Publicado domingo, 20 de outubro de 2019 às 18:07 h | Atualizado em 20/10/2019, 18:11 | Autor: Bianca Carneiro* | Foto: Bianca Carneiro | Ag. A TARDE

Nem a dificuldade de locomoção impediu diversos fiéis que usavam cadeiras de rodas a comparecerem a celebração por Dulce dos Pobres. Em meio a multidão de devotos, homens e mulheres com diferentes quadros de saúde promoviam um verdadeiro testemunho de fé a Santa baiana.

Paraplégico há 39 anos, devido a um acidente de carro, ex-vereador de Salvador e ex-vice presidente do Esporte Clube Vitória, Agenor Gordilho fez questão de comemorar a canonização do anjo bom da Bahia, a quem conheceu pessoalmente.

"Ela foi abençoar a inauguração do Banco Econômico em 1984. Estou aqui orando com Nossa Santa Dulce que tanto doou sua vida como exemplo. É um clima lindo, de harmonia em fé", contou emocionado, ele que é amigo da atual gestora da OSID, a sobrinha de Santa Dulce, Maria Rita.

Ao lado de Agenor estava o ex-vereador de Salvador, Silvonei Sales. Ele disse que também recebeu uma graça de Santa Dulce. Estava em coma por 40 dias e acordou no dia seguinte apos alguém colocar uma imagem de Santa Dulce ao lado da cama dele. Parece a história de Maurício.

"Tenho fé que foi Santa Dulce quem me salvou", disse

Outra que não deixou de vir foi a aposentada Eunice Moura, 86. Devota da Santa, ela também a conheceu em vida, em uma das suas famosas andanças em Água de Meninos. Além disso, ela foi uma das funcionárias do pai de Dulce no colégio onde ele era diretor.

"Meu sentimento é de alegria. Muita emoção estar aqui, comemorando a canonização de uma santa em nossa terra, em nosso meio", diz.

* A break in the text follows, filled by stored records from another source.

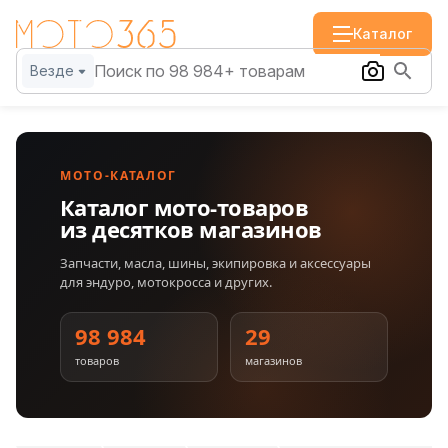
Каталог
Везде
МОТО-КАТАЛОГ
Каталог мото-товаров
из десятков магазинов
Запчасти, масла, шины, экипировка и аксессуары
для эндуро, мотокросса и других.
98 984
29
товаров
магазинов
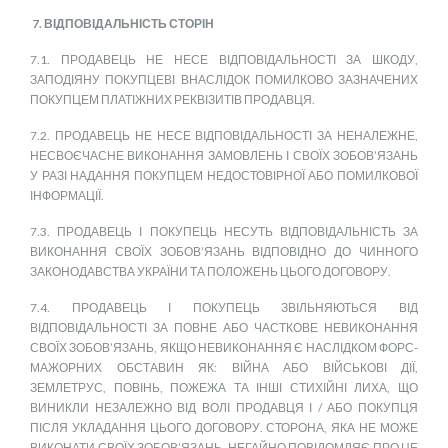
7. ВІДПОВІДАЛЬНІСТЬ СТОРІН
7.1. ПРОДАВЕЦЬ НЕ НЕСЕ ВІДПОВІДАЛЬНОСТІ ЗА ШКОДУ,
ЗАПОДІЯНУ ПОКУПЦЕВІ ВНАСЛІДОК ПОМИЛКОВО ЗАЗНАЧЕНИХ
ПОКУПЦЕМ ПЛАТІЖНИХ РЕКВІЗИТІВ ПРОДАВЦЯ.
7.2. ПРОДАВЕЦЬ НЕ НЕСЕ ВІДПОВІДАЛЬНОСТІ ЗА НЕНАЛЕЖНЕ,
НЕСВОЄЧАСНЕ ВИКОНАННЯ ЗАМОВЛЕНЬ І СВОЇХ ЗОБОВ’ЯЗАНЬ
У РАЗІ НАДАННЯ ПОКУПЦЕМ НЕДОСТОВІРНОЇ АБО ПОМИЛКОВОЇ
ІНФОРМАЦІЇ.
7.3. ПРОДАВЕЦЬ І ПОКУПЕЦЬ НЕСУТЬ ВІДПОВІДАЛЬНІСТЬ ЗА
ВИКОНАННЯ СВОЇХ ЗОБОВ’ЯЗАНЬ ВІДПОВІДНО ДО ЧИННОГО
ЗАКОНОДАВСТВА УКРАЇНИ ТА ПОЛОЖЕНЬ ЦЬОГО ДОГОВОРУ.
7.4. ПРОДАВЕЦЬ І ПОКУПЕЦЬ ЗВІЛЬНЯЮТЬСЯ ВІД
ВІДПОВІДАЛЬНОСТІ ЗА ПОВНЕ АБО ЧАСТКОВЕ НЕВИКОНАННЯ
СВОЇХ ЗОБОВ’ЯЗАНЬ, ЯКЩО НЕВИКОНАННЯ Є НАСЛІДКОМ ФОРС-
МАЖОРНИХ ОБСТАВИН ЯК: ВІЙНА АБО ВІЙСЬКОВІ ДІЇ,
ЗЕМЛЕТРУС, ПОВІНЬ, ПОЖЕЖА ТА ІНШІ СТИХІЙНІ ЛИХА, ЩО
ВИНИКЛИ НЕЗАЛЕЖНО ВІД ВОЛІ ПРОДАВЦЯ І / АБО ПОКУПЦЯ
ПІСЛЯ УКЛАДАННЯ ЦЬОГО ДОГОВОРУ. СТОРОНА, ЯКА НЕ МОЖЕ
ВИКОНАТИ СВОЇХ ЗОБОВ’ЯЗАНЬ, НЕГАЙНО ПОВІДОМЛЯЄ ПРО ЦЕ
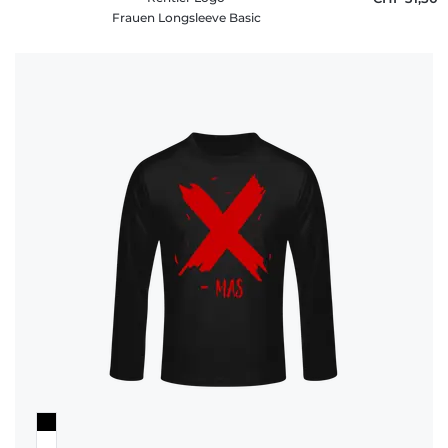
Frauen Longsleeve Basic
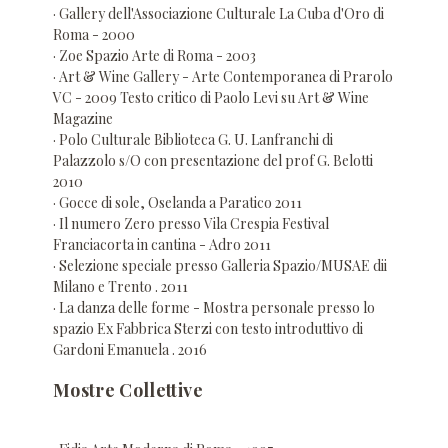
· Gallery dell'Associazione Culturale La Cuba d'Oro di
Roma - 2000
· Zoe Spazio Arte di Roma - 2003
· Art & Wine Gallery - Arte Contemporanea di Prarolo
VC - 2009 Testo critico di Paolo Levi su Art & Wine
Magazine
· Polo Culturale Biblioteca G. U. Lanfranchi di
Palazzolo s/O con presentazione del prof G. Belotti
2010
· Gocce di sole, Oselanda a Paratico 2011
· Il numero Zero presso Vila Crespia Festival
Franciacorta in cantina - Adro 2011
· Selezione speciale presso Galleria Spazio/MUSAE dii
Milano e Trento . 2011
· La danza delle forme - Mostra personale presso lo
spazio Ex Fabbrica Sterzi con testo introduttivo di
Gardoni Emanuela . 2016
Mostre Collettive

'Não sou triste. Deus já me deu tanta coisa boa'

Santa Dulce marcou a vida da aposentada Déa Araújo, 77. Embora esteja perdendo a visão para um glaucoma, ela não se queixa e lembra com alegria os momentos em que os caminhos dela é da família se cruzaram com os do anjo bom da Bahia.

"Conheci Santa Dulce ainda criança. Eu estudava no Colégio São José e direto ela ia lá pegar eu e minha turma para ir brincar com as crianças da invasão", lembra.

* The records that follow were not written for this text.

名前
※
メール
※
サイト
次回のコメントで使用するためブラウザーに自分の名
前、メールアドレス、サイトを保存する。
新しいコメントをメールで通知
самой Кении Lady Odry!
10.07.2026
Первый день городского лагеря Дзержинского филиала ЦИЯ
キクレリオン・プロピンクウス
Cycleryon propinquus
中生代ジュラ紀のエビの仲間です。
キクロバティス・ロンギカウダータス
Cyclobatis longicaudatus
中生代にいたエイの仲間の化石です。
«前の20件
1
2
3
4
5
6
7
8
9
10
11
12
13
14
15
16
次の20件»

Ano depois, a Santa voltou a estar na vida da aposentada, dessa vez, através de um dos seus três filhos. Hoje médico gastroenterologista, Wladimir Araújo, 45, já foi médico na OSID, e também conheceu a Santa.

"Foi aos 13 anos, enquanto estudava em um colégio militar. Fomos levar as doações e Naque momento nos encontramos. Era tão simples, tão frágil", conta Wladimir.

A cena estava eternizada em uma fotografia presa em Déa. Orgulhosa dos seus filhos e das ligações com Dulce, ela ostentava a imagem presa ao seu coração, onde segundo ela 'é onde Dulce mora'.

Questionada se ela tinha vindo pedir a Dulce por sua visão, adsim como ocorreu com o Miraculado José Maurício, Déa protestou.

"De jeito nenhum. Não sou triste, Deus já me deu tanta coisa boa, com meus três filhos medicos, minha família. Vim hoje pedir a Santa Dulce que faça por mim o que ela acha melhor, e acima de tudo, agradecer por minha vida", finaliza.